There are many kinds of risk
For example: the risk of being late for an appointment; the risk of buying a lottery ticket but not winning a prize; the risk of designing and manufacturing a new product that might not sell well enough, etc.
The above are examples of non-safety-related risks, but safety-related risks also exist.
EMC1 Risk Management (or, the Risk Management of EMC)
Another example of a non-safety-related risk, is the EMC Directive’s requirement for suppliers to demonstrate, in a Technical File, how they have made sure that the risk that an individual unit of manufacture might not comply with the Directive’s Essential Requirements, is low.
This requires a risk analysis that lists all the possible things that might cause non-compliance, and describes how they will each be managed to ensure a low risk of non-compliance for each unit manufactured.
The overall process is usually either called EMC Risk Management or the Risk Management of EMC, and it is a non-safety-related risk – because the EMC Directive has nothing to do with safety!

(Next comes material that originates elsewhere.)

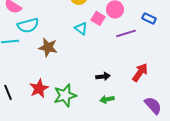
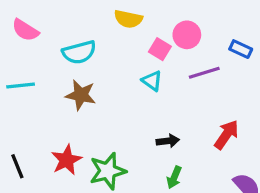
cyan semicircle: (28, 25) -> (79, 52), moved
cyan triangle: (81, 28) -> (152, 81), moved
green arrow: (107, 99) -> (174, 177), turned -56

It is often forgotten that the Essential Requirements of the European EMC Directives have never covered safety issues. For example, in the latest version, 2014/30/EU, Clause 13 states: “This Directive should not deal with the safety of equipment, since that is dealt with by separate Union or national legislation.”
So, we could say:
EMC Risk Management, or the Risk Management of EMC — a product can fully comply with the EMC Directive’s requirements, yet still be too unsafe due to the possible effects of EMI!
But what about the possibility of actual safety-related risks that could be caused by electromagnetic interference (EMI)? See below…..
Functional Safety, and the need for Electromagnetic Resilience
An example of a safety-related risk that has become a huge topic in recent decades because designers now use microprocessors, software, and other digital computing technologies to control functions that, if they suffered errors, malfunctions, or failure, could increase human safety risks.
The problem with modern computer hardware and software is that it has so many possible digital states that it is impossible to prove, by testing alone, that it can’t suffer undesirable errors, malfunctions, or failures. We simply don’t have enough time to do the testing!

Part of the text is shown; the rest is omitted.